The before and after shots show the shell of a building stripped of its
most magnificent feature. The attackers went for the surface, the showy,
the part of the architecture that best expresses the daring and
determination on the part of those who raised it. Seyyed Hossein Nasr,
professor of Islamic Studies at George Washington University, says that
while Islamic architecture was originally very simple and plain, and
while graves of ordinary people remain quite austere today, the
mausoleums associated with imams, saints and early spiritual leaders
developed a magnificence one saw plainly in the old, now destroyed dome.
This wasn't just an architectural nicety, but something that expressed
"the wisdom of the community," as manifested in the imams it honors.
And for a Shiite to see it destroyed?
"To see this before your eyes is like the world crumbling before you,"
he says. In part, that's because it was in Samarra that the last imam,
the "Mahdi," disappeared, leaving the world to await both his return and
the restitution of justice and order that will come with it. Some
interpreters of Islam associate dire apocalyptic events with his
reappearance. Others, including Algar, dismiss the idea, arguing that
even making predictions about the when of the return is religiously
frowned upon. But seeing the destruction of a shrine raised in the city
of the imam's disappearance -- or occultation -- which contains the
bodies of his forebears, brings with it profound eschatological
resonance, according to Nasr.
"Nobody would think it is possible to destroy the most sacred objects,"
he says.
The side-by-side photographs, the was and is, shatter that certainty.
Again, with grim admiration, one confronts the profound methodology of
terror: To attack certainty is to attack the very basis on which
societies are built. Certainty that the bank where you place your money
is secure; that the title to your home is valid; that elections will
happen on schedule; that power will be transferred without bloodshed. In
the aftermath of the 9/11 attacks, New Yorkers were horrified by the
fact that the simple, certain form of their skyline had been altered.
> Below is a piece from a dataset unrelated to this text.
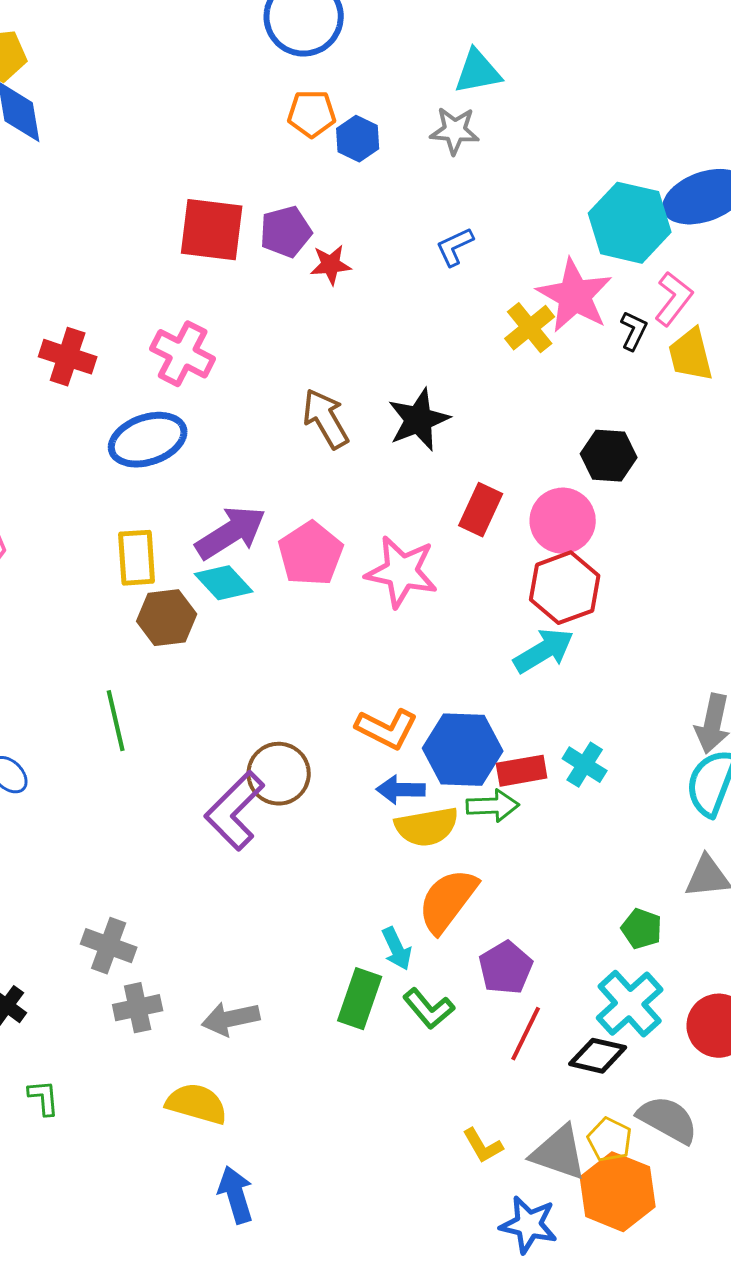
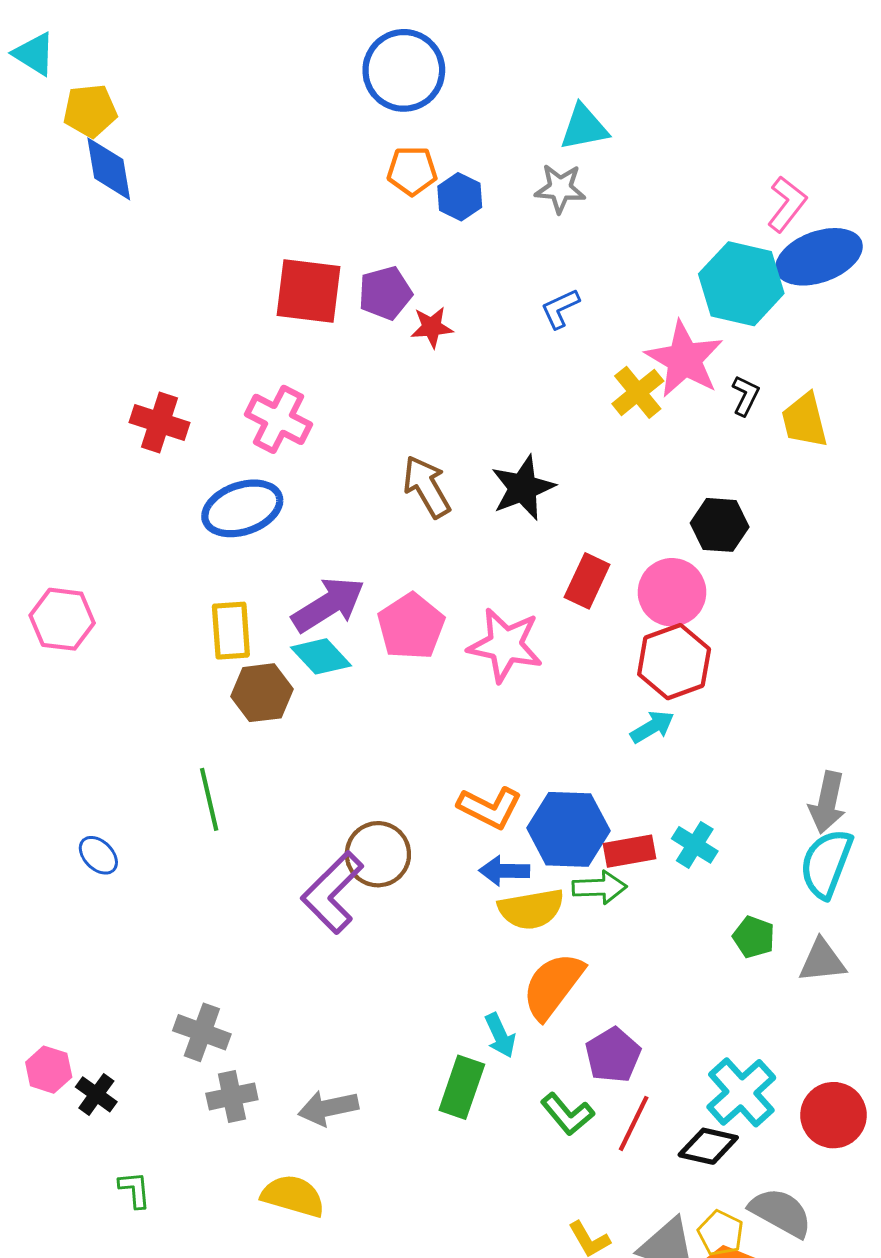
pink L-shape: (674, 299) -> (787, 204), moved
cyan arrow: (544, 651) -> (652, 727), size x0.7
green pentagon: (642, 929) -> (754, 937), moved
green L-shape: (429, 1009) -> (567, 1114), moved

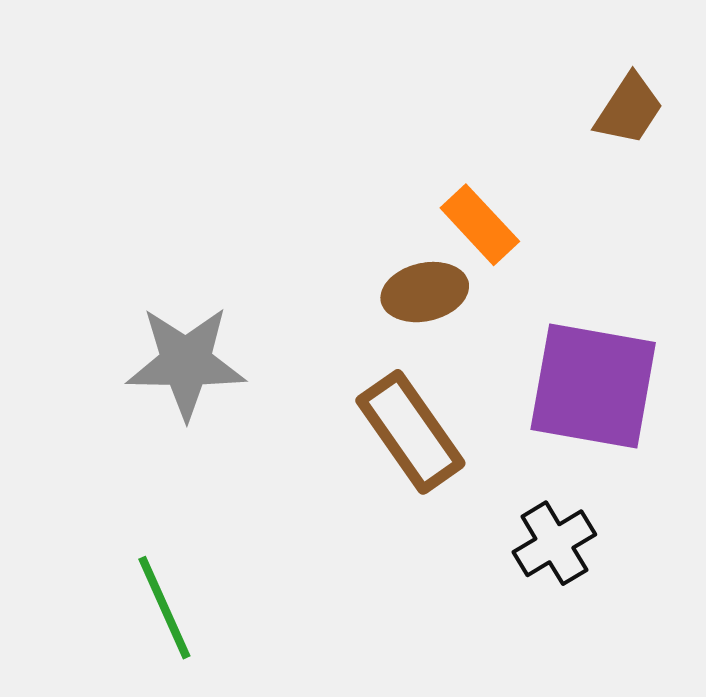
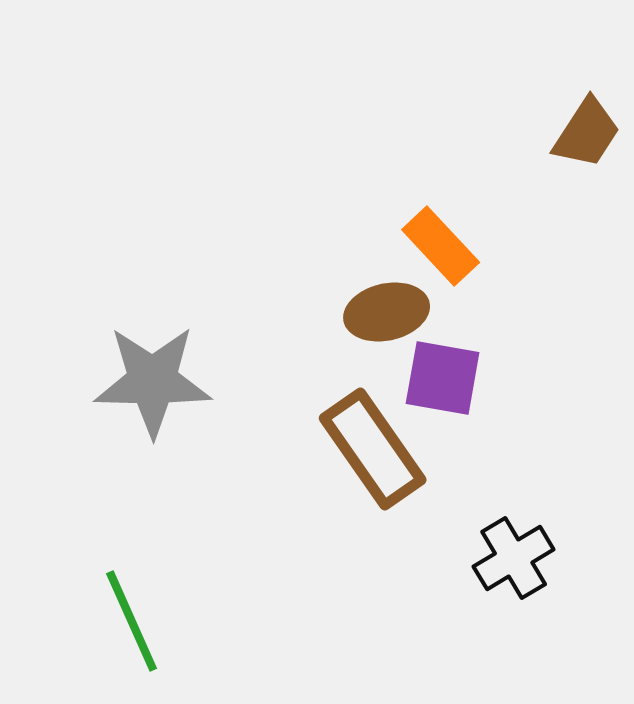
purple square: (593, 386) -> (443, 378), moved, size x0.6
That couldn't happen. Now imagine that same wound to the orderliness of
the world magnified by an overlay of religious disbelief.
It isn't easy, which is why it was tempting to process the news, and the
images, in other ways. On a right-wing Web site in this country,
http://Lucianne.com , people posting reactions under pseudonyms were
often gleeful. "Isn't pretty much every real or imagined location of
every Imam's spitoon a 'Holy' site?" wrote someone called "kwddave."
That post suggested the vicious cycle of miscommunication we've entered.
Anger is no longer read, here, as a sign of great depth of feeling, or
sincerity, or as a symptom of fear; it is now proof of the
insignificance of what Muslims are angry about. Simply because they are
angry, their shrines are no better than spittoons. Rhetorically,
"kwddave" repeats the act of terror, diminishing the meaning of a
building that terrorists, literally, have reduced to a gaping cavity
open to the rain.
Images of a building are never as interesting as the dynamic, moving
pictures of people in the streets. And that image, of anger and protest,
has been seen so often that it's become what we might as well just label
The Blur -- the loud, threatening tape loop of enraged people that
blends together all distinctions about who they are, where they are and
why they're angry.
The first and most difficult fact of the bombing is its portent of civil
war, and its most troubling message for Americans is its reminder of the
degree to which we went to war, as a nation, ignorant of the basic
sectarian rifts that we are now struggling to manage. But The Blur has a
different message. Even when "they" are victims of internecine strife,
the images seem to confirm that they are all the same in a particularly
dangerous and hard to understand way. That has become our certainty, and
one wonders what could possibly shatter it.